Vabbè, ma, a pensarci bene, questa, in realtà, è la condizione del vivere normale, quotidiano.
“ Come essere santi senza Dio: è il solo problema concreto che io conosca”… direbbe Albert Camus…
E io, pure se senza Dio, potrei dire di essere stato un Santo ?
Il massimo dello scorno, per un ateo reo confesso, sarebbe andare in Paradiso.

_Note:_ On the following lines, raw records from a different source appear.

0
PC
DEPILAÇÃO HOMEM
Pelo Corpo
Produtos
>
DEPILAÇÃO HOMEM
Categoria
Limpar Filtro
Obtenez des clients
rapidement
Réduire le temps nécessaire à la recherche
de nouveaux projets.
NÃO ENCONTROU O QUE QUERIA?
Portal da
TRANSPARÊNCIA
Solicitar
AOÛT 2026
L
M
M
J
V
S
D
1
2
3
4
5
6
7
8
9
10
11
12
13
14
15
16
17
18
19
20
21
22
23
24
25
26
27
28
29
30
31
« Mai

Ma, il Paradiso, come dice David Byrne cantando, è un posto dove non succede mai niente.
Io continuo a girarci intorno, ma, alla fine di tutto, almeno Epicuro, riesce a difendermi ?
Quando ci sono io, non c’è la morte, e quando c’è la morte, non ci sono io. Semplice, in teoria. In teoria, nessuna paura, quindi, per qualcosa che non avrà alcun senso per me.

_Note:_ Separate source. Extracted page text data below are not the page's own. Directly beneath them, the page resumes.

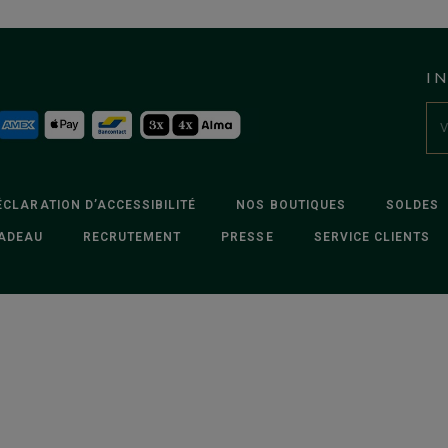
I
ÉCLARATION D’ACCESSIBILITÉ
NOS BOUTIQUES
SOLDES
ADEAU
RECRUTEMENT
PRESSE
SERVICE CLIENTS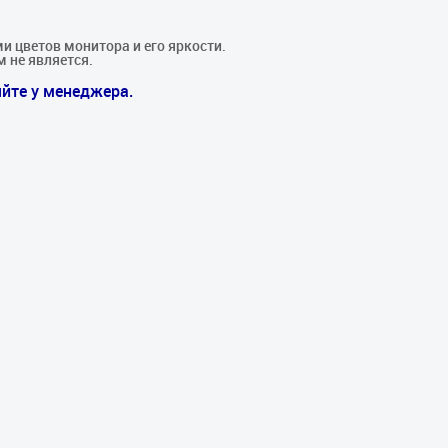
и цветов монитора и его яркости.
м не является.
йте у менеджера.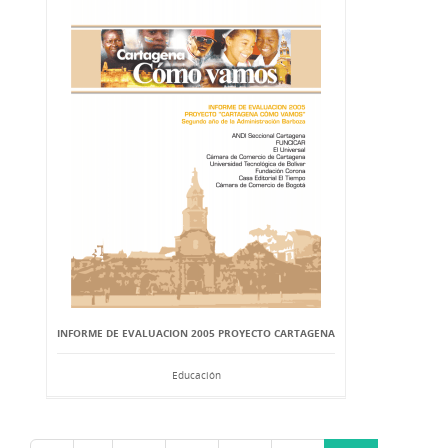
INFORME DE EVALUACION 2005 PROYECTO CARTAGENA
Educación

Sì, ma dopo, dopo, che succede ?
Dopo, c’è Jack London e il suo “ Vagabondo delle stelle”.
Io… se mi mettessi in una situazione terribile, come quella raccontata nel suo libro, tipo… che so, prigioniero dentro una cella stretta, buia e malsana, lasciato senza mangiare e senza bere, e al buio, e picchiato dai miei carcerieri a sangue, con una furia degna di miglior causa, e se fossi serrato, con le ossa spezzate, in un letto di contenzione per mesi e mesi, allora riuscirei ad uscire da me stesso; riuscirei a guardarmi dall’esterno e a scorgere le mie vite precedenti.

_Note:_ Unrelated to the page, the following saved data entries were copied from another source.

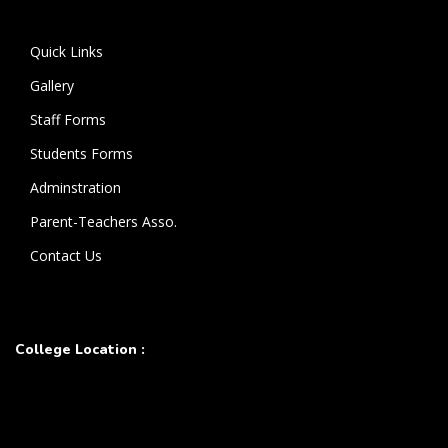
கொண்டுள்ளார்.
Quick Links
Gallery
Staff Forms
Students Forms
Adminstration
Parent-Teachers Asso.
Contact Us
College Location :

Gli atomi di luce che avrei lasciato sul mio cammino nei secoli precedenti, ritroverei, e potrei ricomporre il mio mondo, il mio essere… potrei riconoscermi ed avere di me consapevolezza… e magari, ancora…
Morire è solo dormire, sognare, forse.
Ma se mi facessi cremare, poi, nel giorno della Resurrezione, mi ritroverei tutto a posto come sono io adesso, o rimarrei comodo dentro un portacenere ?
Spero che Giordano Bruno riviva tutto intero e senza mordacchia.
Come diceva quel film ?
La negatività dell’universo… la terribile vacuità solitaria dell’esistenza, il nulla assoluto, la condizione dell’uomo costretto a vivere in una deserta eternità senza Dio come una piccola fiammella tremolante in un immenso involucro vuoto con null’altro che paura, orrore, schifo e degradazione che formano una squallida ed inutile camicia di forza sospesa in un cieco ed assurdo cosmo…
Esattamente come la vertigine soffocante dell’infinito; del nulla che avvolge e toglie aria e ogni possibilità e mi lascia solo e indifeso, nudo a riflettere il nulla di me stesso per l’eterno tempo che non si può più contare…
Devo cazzo smettere, di mangiare peperoni e fagioli insieme, a cena.